World Health Organisation

Stay informed with MEE's newsletters

Sign up to get the latest alerts, insights and analysis, starting with Turkey Unpacked


WHO chief Tedros Adhanom Ghebreyesus said the organisation's network of emergency medical teams has been activated to provide essential healthcare for the injured and most vulnerable affected by the earthquake.

European Union

The European Union said it was sending rescue teams to Turkey after Ankara requested EU assistance, with more than 10 search-and-rescue teams mobilised.

"Urban Search and Rescue teams have been quickly mobilised from Bulgaria, Croatia, Czechia, France, Greece, Hungary, Malta, the Netherlands, Poland, Romania to support the first responders on the ground," the European Commission said in a statement.

EU crisis management commissioner Janez Lenarcic said the EU's 24/7 Emergency Response Coordination Centre had activated its emergency Copernicus satellite mapping service to help first responders working on the ground.

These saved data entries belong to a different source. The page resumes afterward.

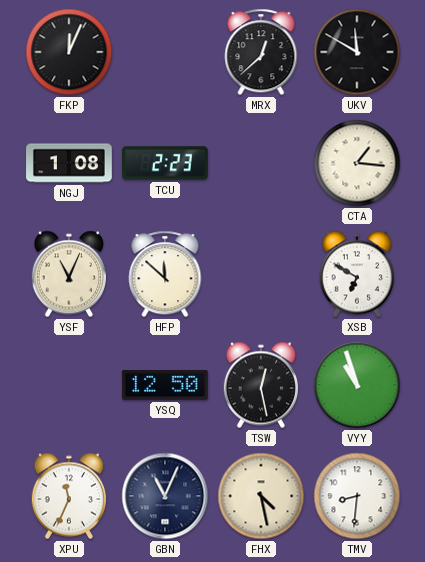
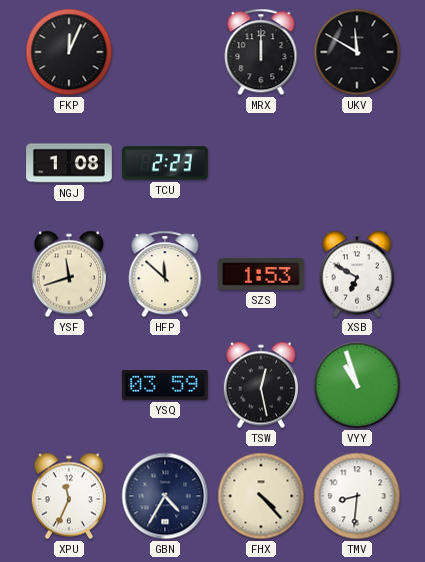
MRX: 12:38 -> 12:00
CTA: 1:16 -> none
YSF: 11:04 -> 11:42
SZS: none -> 1:53
YSQ: 12:50 -> 03:59
GBN: 11:04 -> 4:35
FHX: 4:28 -> 4:23
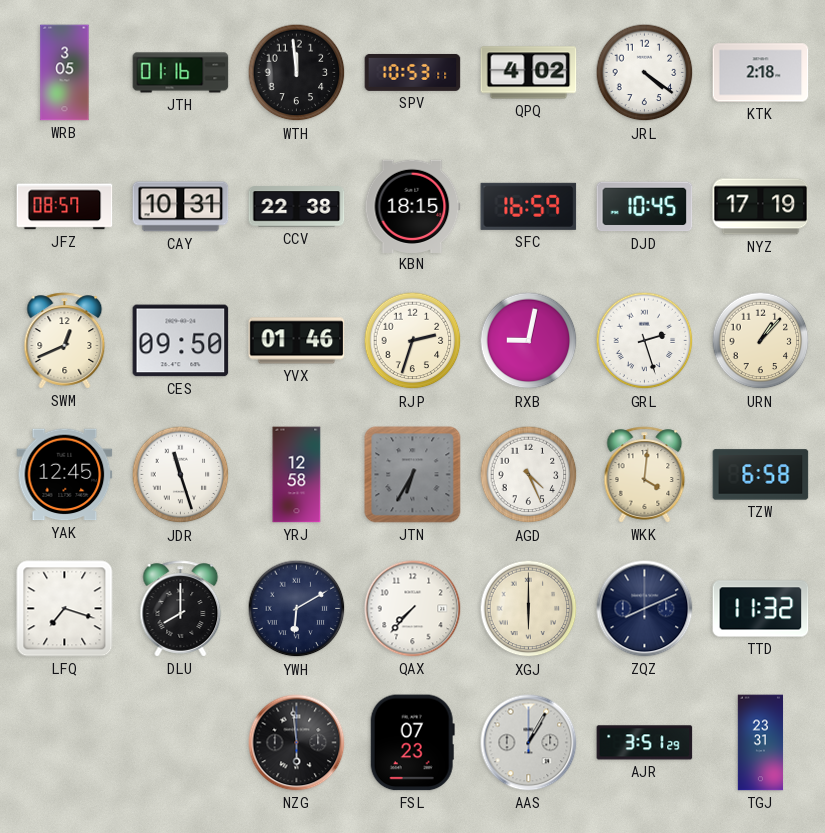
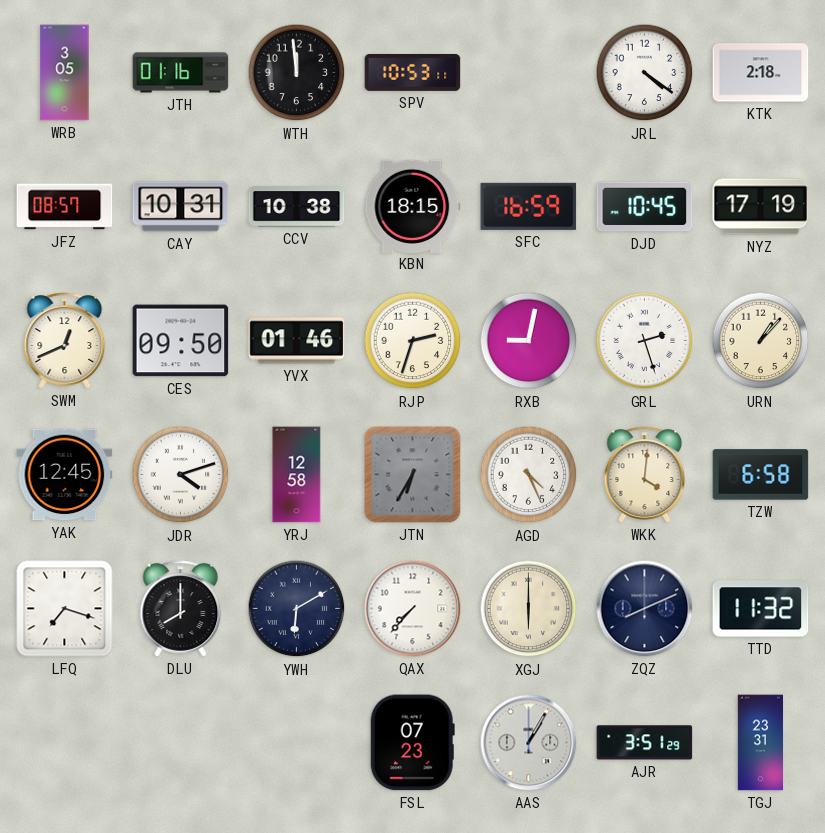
QPQ: 4:02 -> none
CCV: 22:38 -> 10:38
JDR: 11:27 -> 4:12
NZG: 5:59 -> none
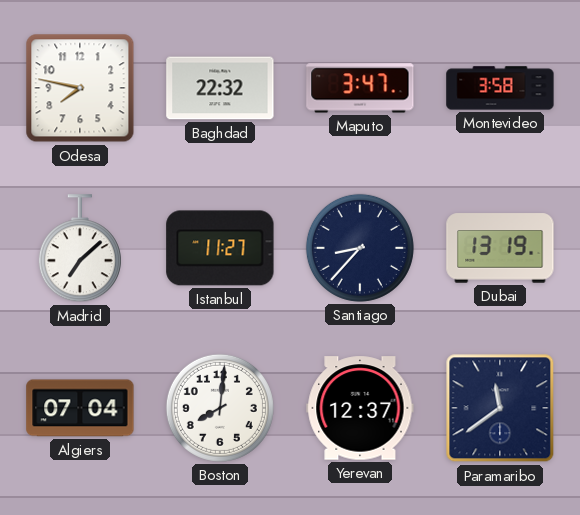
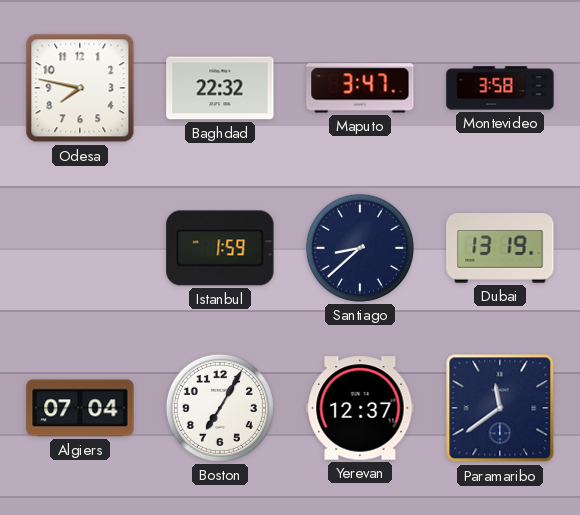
Madrid: 7:08 -> none
Istanbul: 11:27 -> 1:59
Santiago: 8:37 -> 8:38
Boston: 8:01 -> 7:05
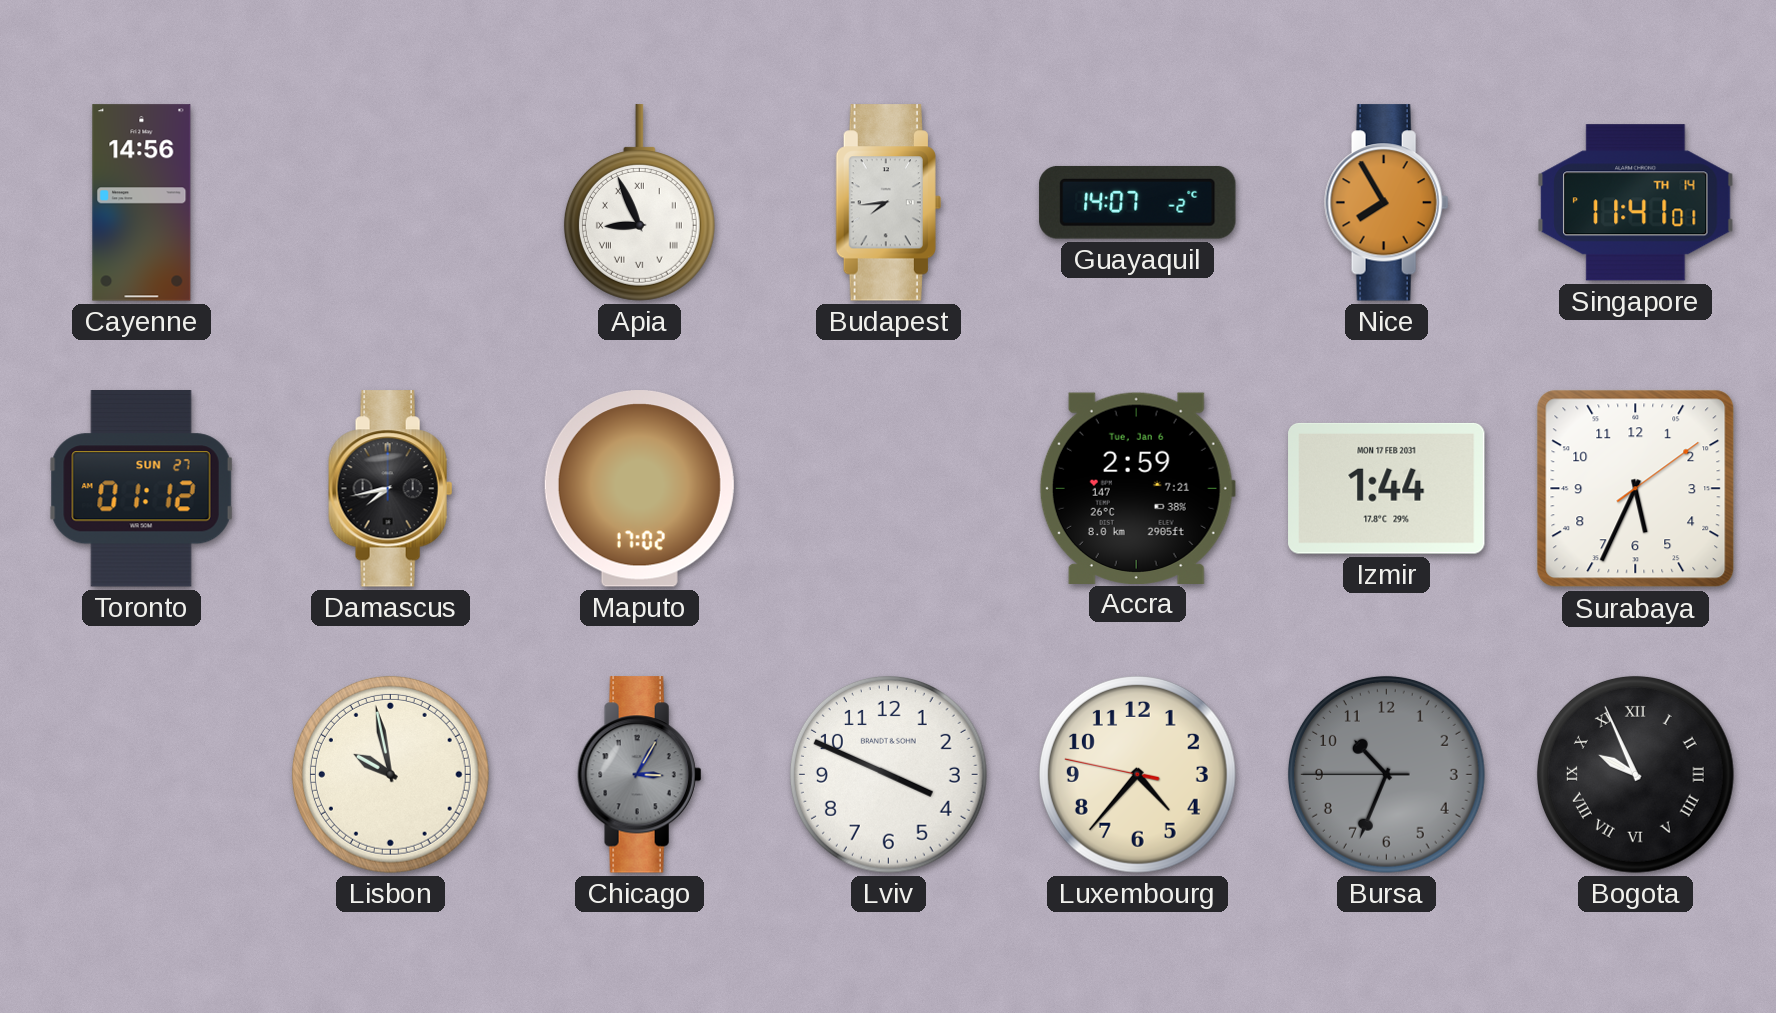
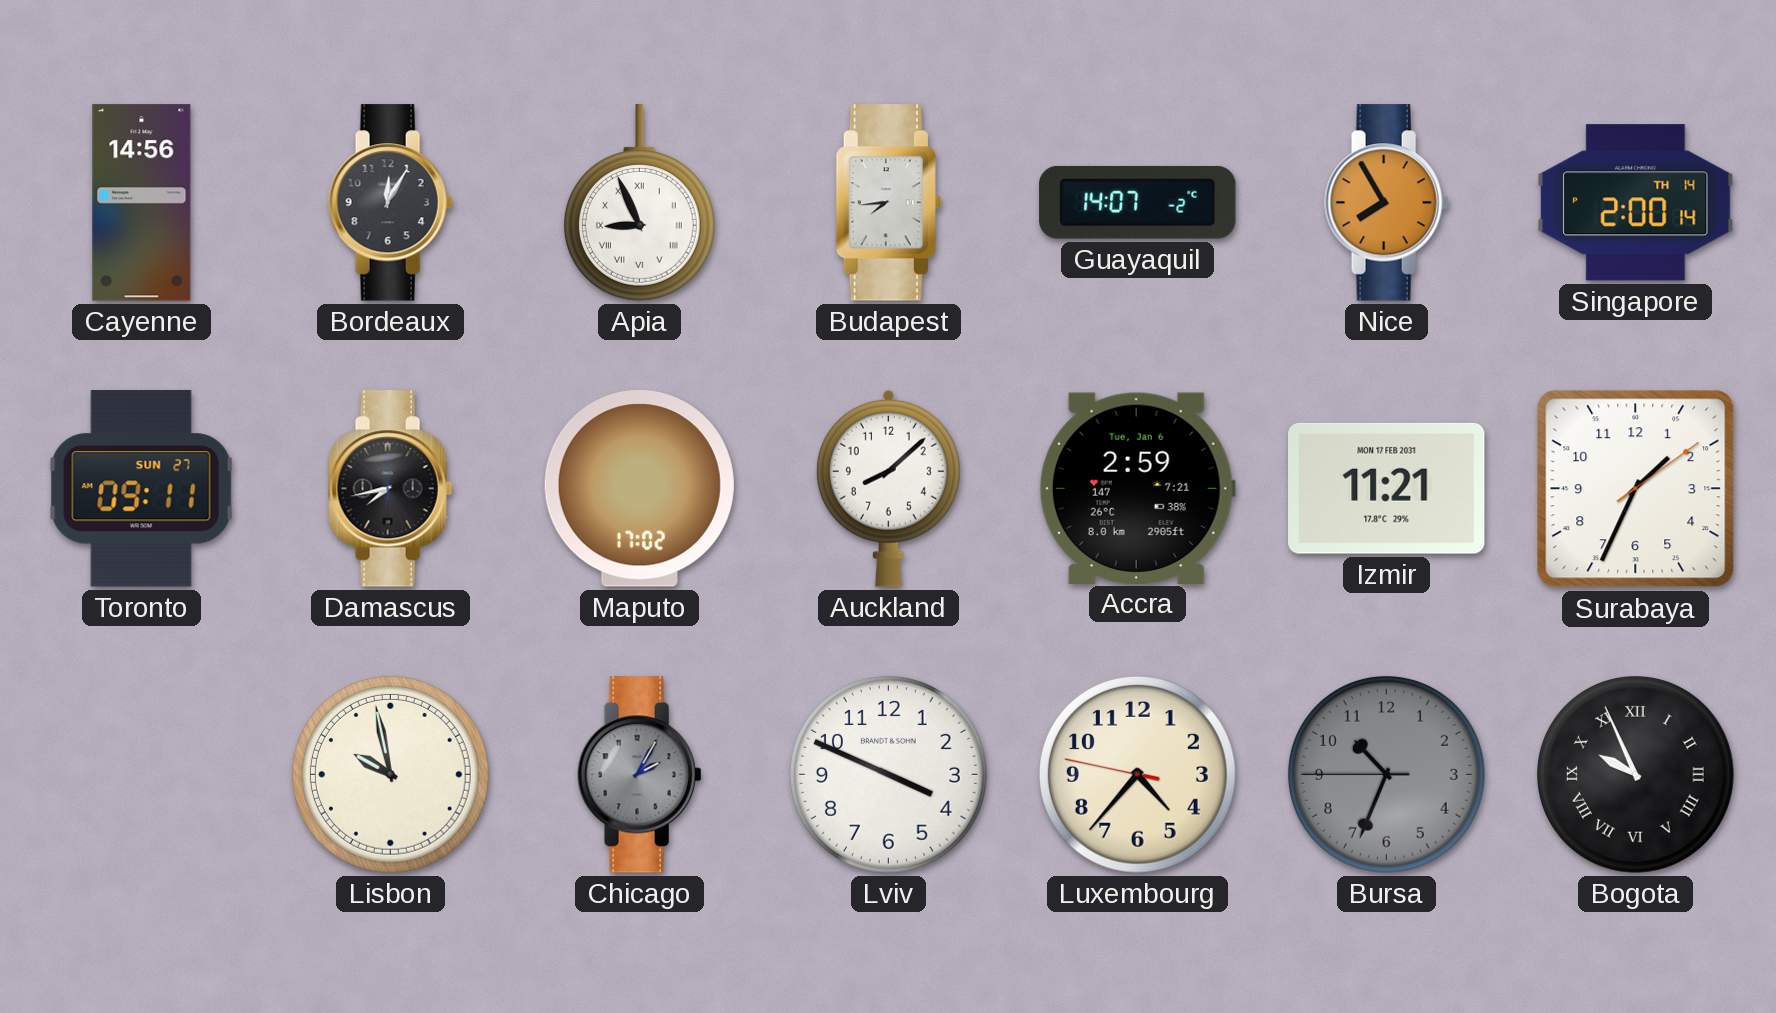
Bordeaux: none -> 12:05
Singapore: 11:41 -> 2:00
Toronto: 01:12 -> 09:11
Auckland: none -> 8:08
Izmir: 1:44 -> 11:21
Surabaya: 5:34 -> 1:34
Chicago: 3:05 -> 2:05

The EU said it was also ready to support those affected in Syria, but said it had not yet received a request from the country to activate the EU's Civil Protection Mechanism, which coordinates assistance from the EU and other European countries.

Italy, Spain and Slovakia have offered their rescue teams to Turkey as well.

Spain said it was sending drones and a contingent from its Emergency Military Unit, a branch of the armed forces responsible for providing disaster relief.

Polish Interior Minister Mariusz Kaminski said Poland is sending a search-and-rescue group of 76 firemen and eight rescue dogs to Turkey.

Greece has instructed specialised teams to be immediately dispatched to assist rescue efforts, including its 25-strong Special Disaster Unit (EMAK).

Meanwhile, the Czech fire service said it was sending a 68-member urban search-and-rescue team.


Nato chief Jens Stoltenberg expressed his full solidarity to Turkey, writing on Twitter that he is in touch with President Recep Tayyip Erdogan and Foreign Minister Mevlut Cavuslogu.

"Nato allies are mobilising support now," Stoltenberg said.


The emergency situations ministry in Azerbaijan said it has deployed a team of 370 rescuers to Turkey on a plane.

Azeri local media reported that Baku will also dispatch a plane with humanitarian aid, including rescue equipment, tents, bedding and medical supplies.


British Foreign Minister James Cleverly said the UK will immediately send 76 emergency response specialists, dogs and equipment to Turkey.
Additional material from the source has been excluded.